Download from publisher: https://dx.plos.org/10.1371/journal.pone.0159559 PubMed

MOTIVATIONS: Gene trees inferred solely from multiple alignments of homologous
sequences often contain weakly supported and uncertain branches. Information for 
their full resolution may lie in the dependency between gene families and their
genomic context. Integrative methods, using species tree information in addition 
to sequence information, often rely on a computationally intensive tree space
search which forecloses an application to large genomic databases.

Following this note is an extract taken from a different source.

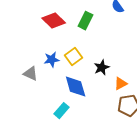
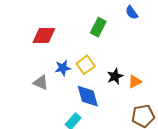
red diamond: (54, 21) -> (44, 36), moved, turned -45
orange triangle: (121, 84) -> (135, 82), moved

RESULTS: We
propose a new method, called ProfileNJ, that takes a gene tree with statistical
supports on its branches, and corrects its weakly supported parts by using a
combination of information from a species tree and a distance matrix. Its low
running time enabled us to use it on the whole Ensembl Compara database, for
which we propose an alternative, arguably more plausible set of gene trees. This 
allowed us to perform a genome-wide analysis of duplication and loss patterns on 
the history of 63 eukaryote species, and predict ancestral gene content and order
for all ancestors along the phylogeny. AVAILABILITY: A web interface called
RefineTree, including ProfileNJ as well as a other gene tree correction methods, 
which we also test on the Ensembl gene families, is available at:
http://www-ens.iro.umontreal.ca/~adbit/polytomysolver.html. The code of ProfileNJ
as well as the set of gene trees corrected by ProfileNJ from Ensembl Compara
version 73 families are also made available.